Uniswap works unlike the centralized exchange counterparts- there is no central order book for traders. Instead, the exchange uses a feature called liquidity pools.
Each pool comprises two tokens, sent to a smart contract in equivalent amounts and which represent a trading pair.
When one creates a liquidity pool, they also act as the first liquidity provider. The first liquidity provider is the one who sets the pool’s initial price, thereafter based on the formula x*y = k.
X and y represent token balances of each half of the pair – e.g. ETH and USDC. The total is represented by k and accounts for the pool’s constant price.
Uniswap users then swap tokens from within a specific pool, with smart contracts deployed to accept a buyer’s tokens and send them an equal amount of “pool tokens.”
In this way, the system allows every pool to have a constant price.
To incentivize liquidity providers, Uniswap charges a minimal fee for every transaction. The money in each pool (0.3% fee) is then shared among the LPs in tandem with their share of pool balances.
Uniswap launched its UNI token in September 2020, airdropping an initial 400 UNI tokens to every user that had interacted with the network before September 1, 2020.
UNI is a governance token that allows holders to vote on project proposals and other governance issues related to the Uniswap protocol. There will be a total of 1 billion UNI tokens. Currently, the token is tradable as part of various trading pairs in the market.
Other than the UNI token, we have Uniswap tokens referred to as “pool tokens.” As mentioned above, these are tokens that contributors receive whenever they add liquidity to the various pools. For instance, if an individual contributed $20 worth of ETH and $20 worth of a specific ERC20 token, they in return get a “pool token” equivalent to their pool value.
Note that the newly minted token is an ERC-20 token and therefore not different from other ERC20 standard tokens.
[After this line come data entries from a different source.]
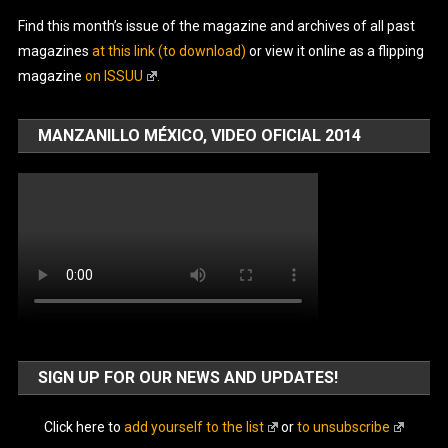
Find this month’s issue of the magazine and archives of all past
magazines
at this link (to download)
or view it online as a flipping
magazine
on ISSUU
.
MANZANILLO MÉXICO, VIDEO OFICIAL 2014
SIGN UP FOR OUR NEWS AND UPDATES!
Click here to
add yourself to the list
or
to unsubscribe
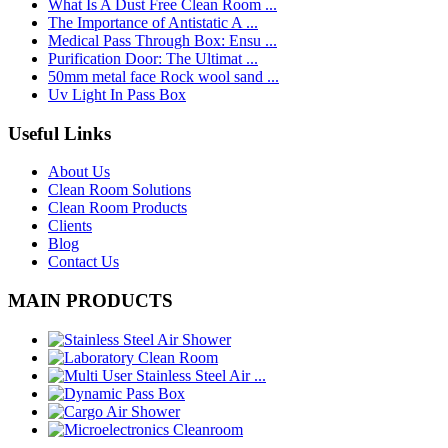
What Is A Dust Free Clean Room ...
The Importance of Antistatic A ...
Medical Pass Through Box: Ensu ...
Purification Door: The Ultimat ...
50mm metal face Rock wool sand ...
Uv Light In Pass Box
Useful Links
About Us
Clean Room Solutions
Clean Room Products
Clients
Blog
Contact Us
MAIN PRODUCTS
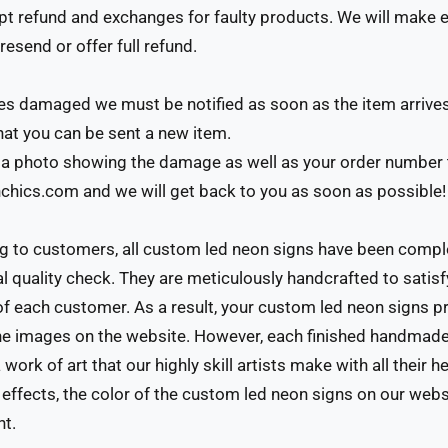
 refund and exchanges for faulty products. We will make ev
resend or offer full refund.
ives damaged we must be notified as soon as the item arrive
that you can be sent a new item.
a photo showing the damage as well as your order number 
hics.com and we will get back to you as soon as possible!
g to customers, all custom led neon signs have been comp
al quality check. They are meticulously handcrafted to satisf
f each customer. As a result, your custom led neon signs 
e images on the website. However, each finished handmade
 work of art that our highly skill artists make with all their he
g effects, the color of the custom led neon signs on our web
nt.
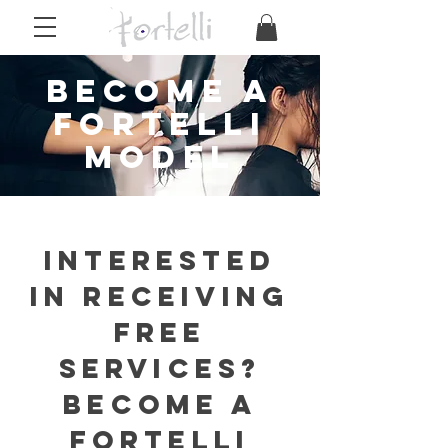
become a
Fortelli
model
INTERESTED
IN receiving
free
services?
BECOME A
FORTELLI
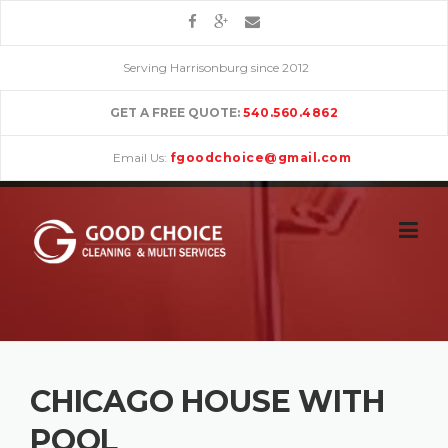
Skip
to
content
Serving Harrisonburg since 2012
GET A FREE QUOTE:
540.560.4862
Email Us:
fgoodchoice@gmail.com
CHICAGO HOUSE WITH
POOL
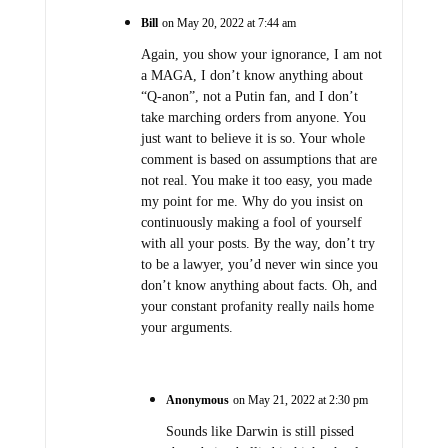
Bill
on May 20, 2022 at 7:44 am
Again, you show your ignorance, I am not
a MAGA, I don’t know anything about
“Q-anon”, not a Putin fan, and I don’t
take marching orders from anyone. You
just want to believe it is so. Your whole
comment is based on assumptions that are
not real. You make it too easy, you made
my point for me. Why do you insist on
continuously making a fool of yourself
with all your posts. By the way, don’t try
to be a lawyer, you’d never win since you
don’t know anything about facts. Oh, and
your constant profanity really nails home
your arguments.
Anonymous
on May 21, 2022 at 2:30 pm
Sounds like Darwin is still pissed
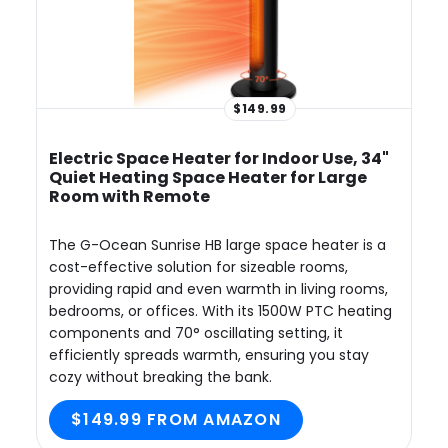
$149.99
Electric Space Heater for Indoor Use, 34"
Quiet Heating Space Heater for Large
Room with Remote
The G-Ocean Sunrise HB large space heater is a
cost-effective solution for sizeable rooms,
providing rapid and even warmth in living rooms,
bedrooms, or offices. With its 1500W PTC heating
components and 70° oscillating setting, it
efficiently spreads warmth, ensuring you stay
cozy without breaking the bank.
$149.99 FROM AMAZON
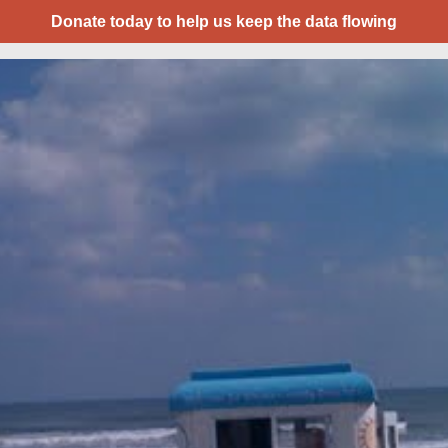
Donate today to help us keep the data flowing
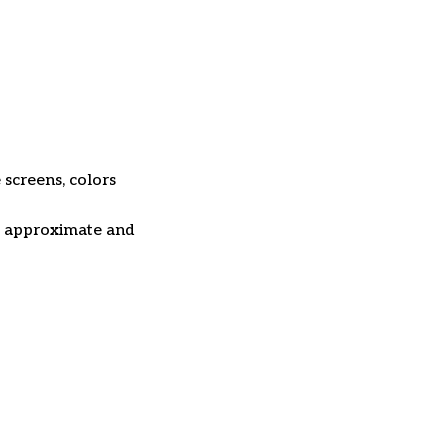
 screens, colors
re approximate and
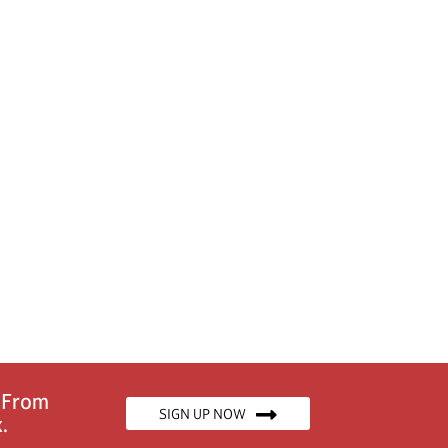
n From
SIGN UP NOW
.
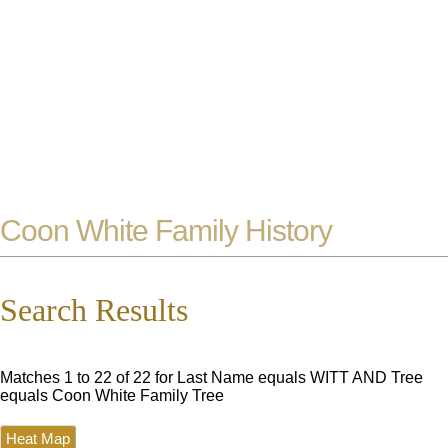
Coon White Family History
Search Results
Matches 1 to 22 of 22 for Last Name equals WITT AND Tree
equals Coon White Family Tree
Heat Map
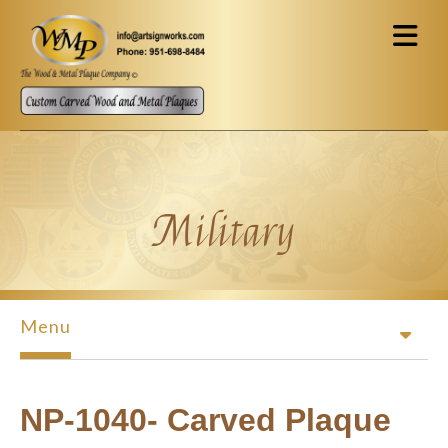
Skip to main content
Military
Menu
NP-1040- Carved Plaque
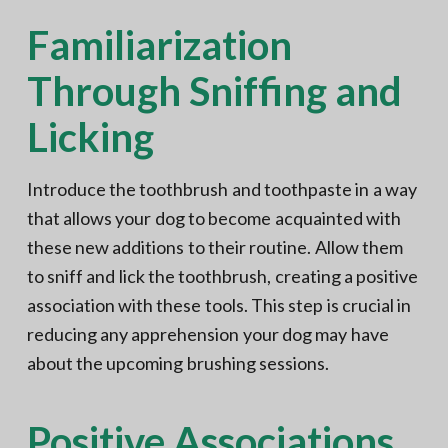
Familiarization
Through Sniffing and
Licking
Introduce the toothbrush and toothpaste in a way
that allows your dog to become acquainted with
these new additions to their routine. Allow them
to sniff and lick the toothbrush, creating a positive
association with these tools. This step is crucial in
reducing any apprehension your dog may have
about the upcoming brushing sessions.
Positive Associations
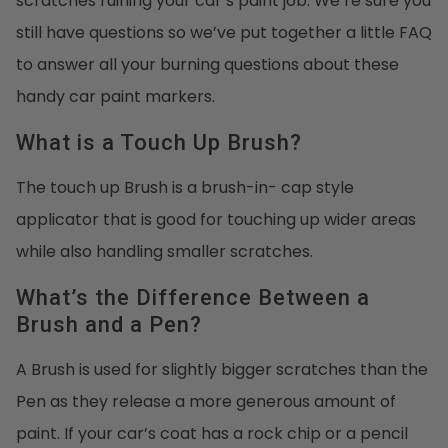
scratches ruining your car’s paint job. We’re sure you
still have questions so we’ve put together a little FAQ
to answer all your burning questions about these
handy car paint markers.
What is a Touch Up Brush?
The touch up Brush is a brush-in- cap style
applicator that is good for touching up wider areas
while also handling smaller scratches.
What’s the Difference Between a
Brush and a Pen?
A Brush is used for slightly bigger scratches than the
Pen as they release a more generous amount of
paint. If your car’s coat has a rock chip or a pencil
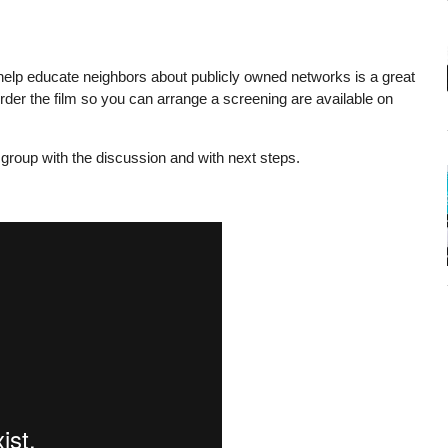
elp educate neighbors about publicly owned networks is a great
rder the film so you can arrange a screening are available on
group with the discussion and with next steps.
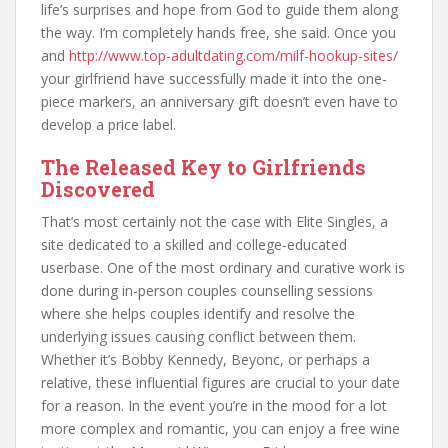
life’s surprises and hope from God to guide them along
the way. I’m completely hands free, she said. Once you
and
http://www.top-adultdating.com/milf-hookup-sites/
your girlfriend have successfully made it into the one-
piece markers, an anniversary gift doesn’t even have to
develop a price label.
The Released Key to Girlfriends
Discovered
That’s most certainly not the case with Elite Singles, a
site dedicated to a skilled and college-educated
userbase. One of the most ordinary and curative work is
done during in-person couples counselling sessions
where she helps couples identify and resolve the
underlying issues causing conflict between them.
Whether it’s Bobby Kennedy, Beyonc, or perhaps a
relative, these influential figures are crucial to your date
for a reason. In the event you’re in the mood for a lot
more complex and romantic, you can enjoy a free wine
What this means is that if you hold the “pool token”, you can exchange, move, share, or use them to access and participate in decentralized apps.
The Uniswap pool token represents the liquidity provider’s share in the pool and thus a ratio of the 0.3% trading fees accumulated within the pool.
When a contributor withdraws or reclaims their funds from the pool, the smart contract burns an equivalent of the withdrawn pool tokens.